§ **INPUT MATERIAL**:

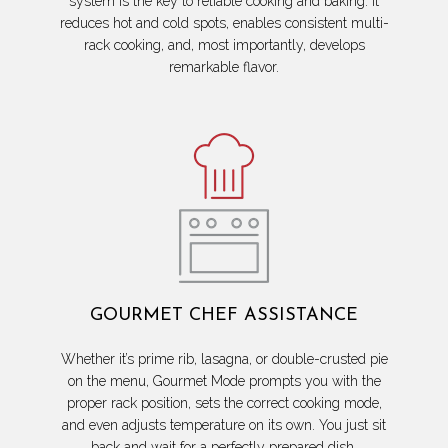
system is the key to reliable cooking and baking. It
reduces hot and cold spots, enables consistent multi-
rack cooking, and, most importantly, develops
remarkable flavor.
GOURMET CHEF ASSISTANCE
Whether it’s prime rib, lasagna, or double-crusted pie
on the menu, Gourmet Mode prompts you with the
proper rack position, sets the correct cooking mode,
and even adjusts temperature on its own. You just sit
back and wait for a perfectly prepared dish.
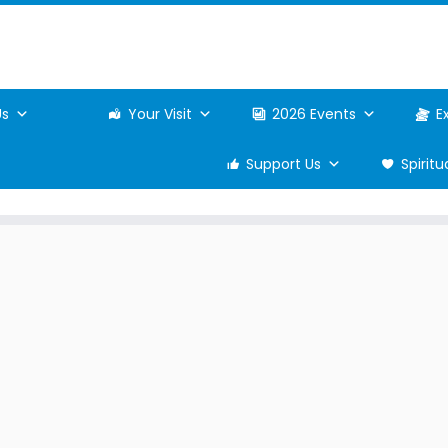
Us
Your Visit
2026 Events
E
Support Us
Spirit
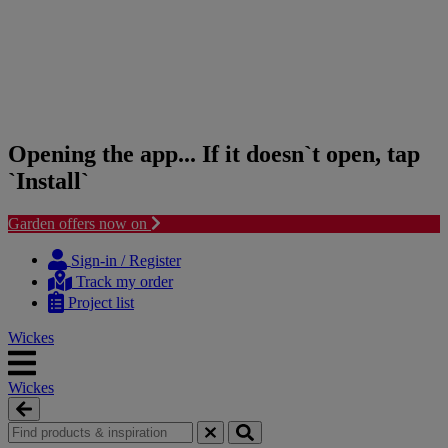
Opening the app... If it doesn`t open, tap
`Install`
Garden offers now on
Skip
Skip
to
to
Sign-in / Register
content
navigation
Track my order
menu
Project list
Wickes
Wickes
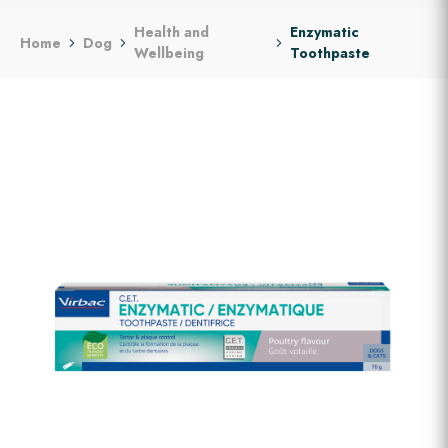
Health and
Enzymatic
Home
Dog
Wellbeing
Toothpaste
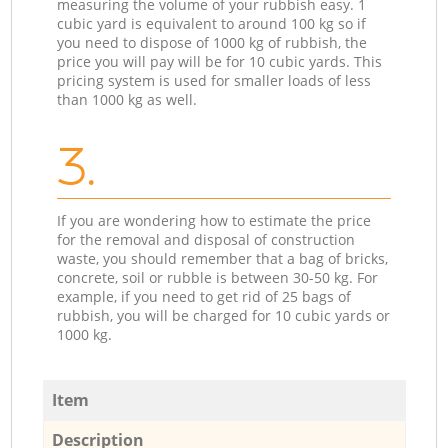
measuring the volume of your rubbish easy. 1
cubic yard is equivalent to around 100 kg so if
you need to dispose of 1000 kg of rubbish, the
price you will pay will be for 10 cubic yards. This
pricing system is used for smaller loads of less
than 1000 kg as well.
3.
If you are wondering how to estimate the price
for the removal and disposal of construction
waste, you should remember that a bag of bricks,
concrete, soil or rubble is between 30-50 kg. For
example, if you need to get rid of 25 bags of
rubbish, you will be charged for 10 cubic yards or
1000 kg.
Item
Description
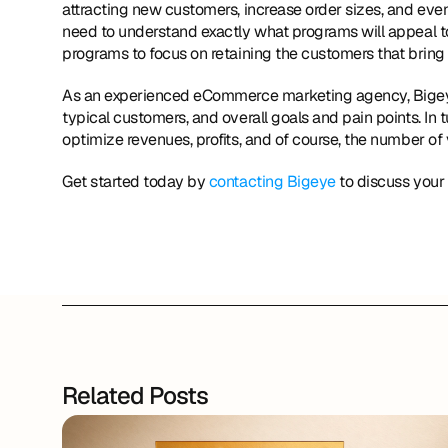
attracting new customers, increase order sizes, and eve
need to understand exactly what programs will appeal to t
programs to focus on retaining the customers that bring
As an experienced eCommerce marketing agency, Bigeye wi
typical customers, and overall goals and pain points. In t
optimize revenues, profits, and of course, the number of
Get started today by 
contacting Bigeye
 to discuss your
Related Posts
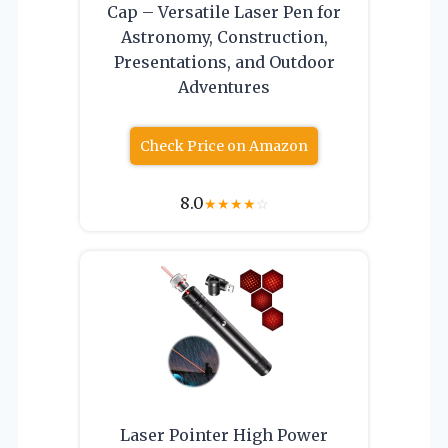
Cap – Versatile Laser Pen for
Astronomy, Construction,
Presentations, and Outdoor
Adventures
Check Price on Amazon
8.0
★
★
★
★
☆
Laser Pointer High Power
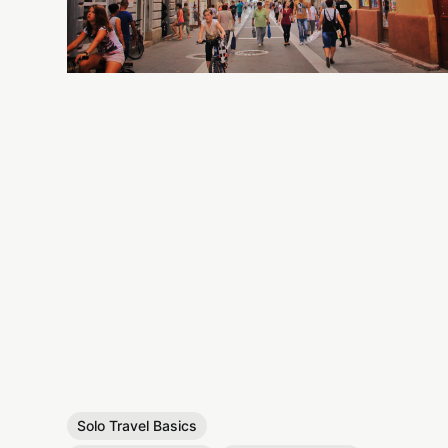
Solo Travel Basics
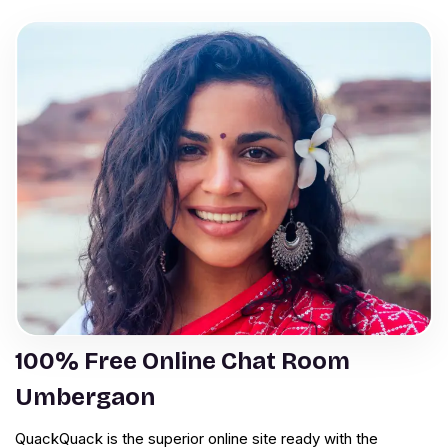
100% Free Online Chat Room
Umbergaon
QuackQuack is the superior online site ready with the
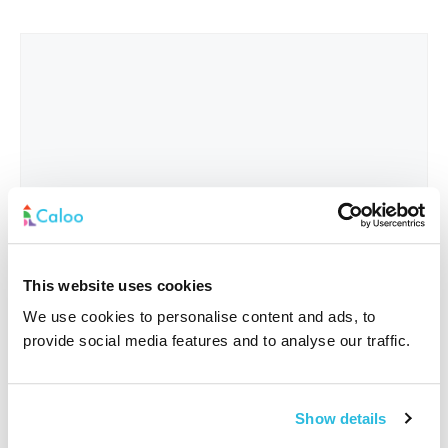
This website uses cookies
We use cookies to personalise content and ads, to
provide social media features and to analyse our traffic.
Interested In
*
Show details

§ **YOUR INSTRUCTIONS**: In the listing above, find each line containing "cubic" and copy it.

§ **ANSWER TO THIS TASK**:
cubic yard is equivalent to around 100 kg so if
price you will pay will be for 10 cubic yards. This
rubbish, you will be charged for 10 cubic yards or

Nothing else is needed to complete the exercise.